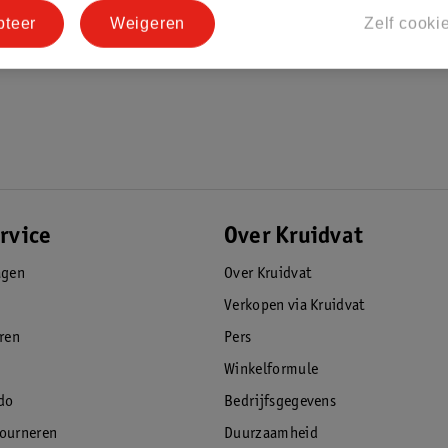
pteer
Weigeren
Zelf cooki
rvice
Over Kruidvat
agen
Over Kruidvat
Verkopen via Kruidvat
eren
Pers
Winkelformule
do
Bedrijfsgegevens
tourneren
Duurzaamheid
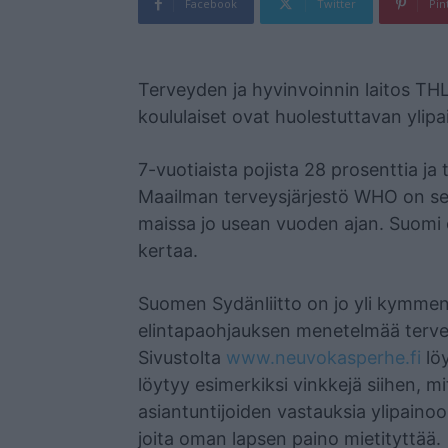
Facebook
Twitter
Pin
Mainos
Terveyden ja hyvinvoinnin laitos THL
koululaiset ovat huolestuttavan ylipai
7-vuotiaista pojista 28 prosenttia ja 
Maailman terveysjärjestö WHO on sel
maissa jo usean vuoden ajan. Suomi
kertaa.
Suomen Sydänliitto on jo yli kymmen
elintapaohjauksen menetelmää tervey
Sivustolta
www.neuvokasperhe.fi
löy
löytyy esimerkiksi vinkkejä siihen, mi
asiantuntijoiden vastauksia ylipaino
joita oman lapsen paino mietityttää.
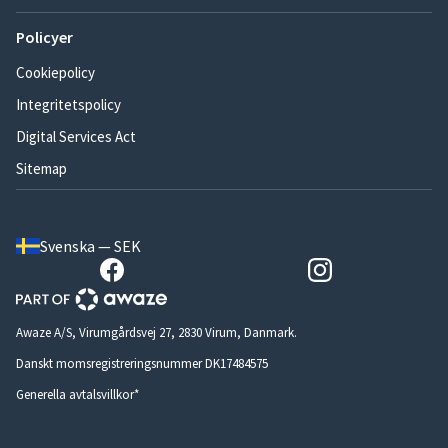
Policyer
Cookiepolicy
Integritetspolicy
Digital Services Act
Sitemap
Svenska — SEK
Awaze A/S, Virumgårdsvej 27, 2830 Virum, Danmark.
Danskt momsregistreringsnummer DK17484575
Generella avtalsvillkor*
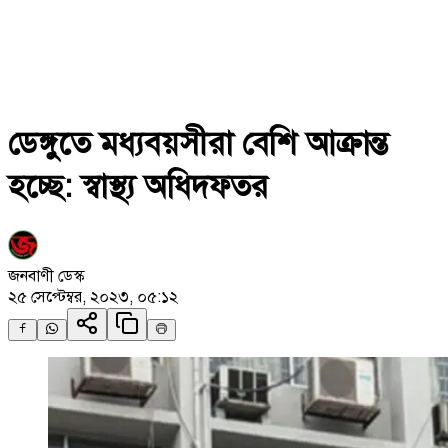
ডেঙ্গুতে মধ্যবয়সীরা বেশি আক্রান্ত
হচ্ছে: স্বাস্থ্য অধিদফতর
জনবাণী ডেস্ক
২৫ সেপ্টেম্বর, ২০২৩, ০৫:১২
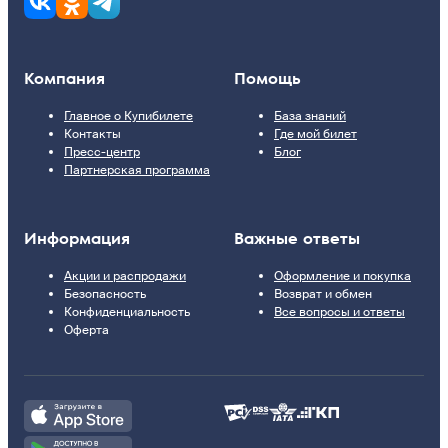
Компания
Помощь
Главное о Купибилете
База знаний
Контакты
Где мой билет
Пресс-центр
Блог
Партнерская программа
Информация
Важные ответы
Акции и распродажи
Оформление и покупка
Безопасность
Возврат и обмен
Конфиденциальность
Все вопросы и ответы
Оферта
****************
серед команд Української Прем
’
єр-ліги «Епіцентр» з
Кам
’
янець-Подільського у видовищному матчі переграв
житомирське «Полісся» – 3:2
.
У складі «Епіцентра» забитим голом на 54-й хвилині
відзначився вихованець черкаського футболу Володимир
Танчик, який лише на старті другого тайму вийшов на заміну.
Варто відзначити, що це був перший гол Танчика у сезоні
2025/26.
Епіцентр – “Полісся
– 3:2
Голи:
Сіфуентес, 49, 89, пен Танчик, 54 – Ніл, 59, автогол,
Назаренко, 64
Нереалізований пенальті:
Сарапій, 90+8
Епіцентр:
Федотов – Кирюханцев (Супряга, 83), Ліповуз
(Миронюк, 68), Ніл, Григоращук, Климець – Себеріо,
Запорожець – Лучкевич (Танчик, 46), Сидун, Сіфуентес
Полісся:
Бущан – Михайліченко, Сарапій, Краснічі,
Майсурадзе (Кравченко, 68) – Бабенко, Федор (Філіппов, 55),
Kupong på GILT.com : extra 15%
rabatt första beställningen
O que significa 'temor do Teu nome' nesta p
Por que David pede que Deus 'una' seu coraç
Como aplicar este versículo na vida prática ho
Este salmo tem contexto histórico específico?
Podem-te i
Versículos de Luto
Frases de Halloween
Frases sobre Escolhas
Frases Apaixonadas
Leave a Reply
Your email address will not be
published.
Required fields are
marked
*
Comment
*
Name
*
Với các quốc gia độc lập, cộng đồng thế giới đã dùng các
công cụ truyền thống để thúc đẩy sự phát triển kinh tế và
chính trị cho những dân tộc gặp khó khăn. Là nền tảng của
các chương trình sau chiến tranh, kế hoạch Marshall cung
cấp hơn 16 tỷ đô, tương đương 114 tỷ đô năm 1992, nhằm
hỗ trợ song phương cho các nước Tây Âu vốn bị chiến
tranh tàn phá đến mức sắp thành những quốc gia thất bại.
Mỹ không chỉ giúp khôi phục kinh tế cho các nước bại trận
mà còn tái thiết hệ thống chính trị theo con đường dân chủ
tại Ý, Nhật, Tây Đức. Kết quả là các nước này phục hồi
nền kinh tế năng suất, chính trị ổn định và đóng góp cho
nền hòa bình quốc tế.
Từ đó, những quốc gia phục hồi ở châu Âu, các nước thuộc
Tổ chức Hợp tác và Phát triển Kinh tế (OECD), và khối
****************
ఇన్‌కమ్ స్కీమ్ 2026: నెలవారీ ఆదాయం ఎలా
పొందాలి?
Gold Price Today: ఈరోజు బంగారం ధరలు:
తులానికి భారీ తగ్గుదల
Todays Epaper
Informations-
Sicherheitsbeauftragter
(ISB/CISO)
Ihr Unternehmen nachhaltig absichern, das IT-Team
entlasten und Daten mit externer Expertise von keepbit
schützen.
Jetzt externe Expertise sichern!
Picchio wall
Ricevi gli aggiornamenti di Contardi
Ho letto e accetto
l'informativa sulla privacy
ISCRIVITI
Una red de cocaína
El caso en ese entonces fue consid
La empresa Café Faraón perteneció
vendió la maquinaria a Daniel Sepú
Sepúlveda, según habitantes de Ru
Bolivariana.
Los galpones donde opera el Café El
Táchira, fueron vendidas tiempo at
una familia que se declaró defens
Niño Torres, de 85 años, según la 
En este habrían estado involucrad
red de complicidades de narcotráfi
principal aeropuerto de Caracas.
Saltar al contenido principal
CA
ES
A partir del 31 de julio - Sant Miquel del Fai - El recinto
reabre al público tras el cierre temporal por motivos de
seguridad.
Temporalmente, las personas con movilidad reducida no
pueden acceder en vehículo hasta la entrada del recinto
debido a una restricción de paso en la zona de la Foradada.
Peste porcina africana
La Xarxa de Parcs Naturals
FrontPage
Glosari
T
****************
◆ **WHAT NEEDS TO BE DONE**: Looking at the data above, count the lines that contain the string "những" and give only the count.

◆ **ANSWER FOR THIS EXERCISE**: 3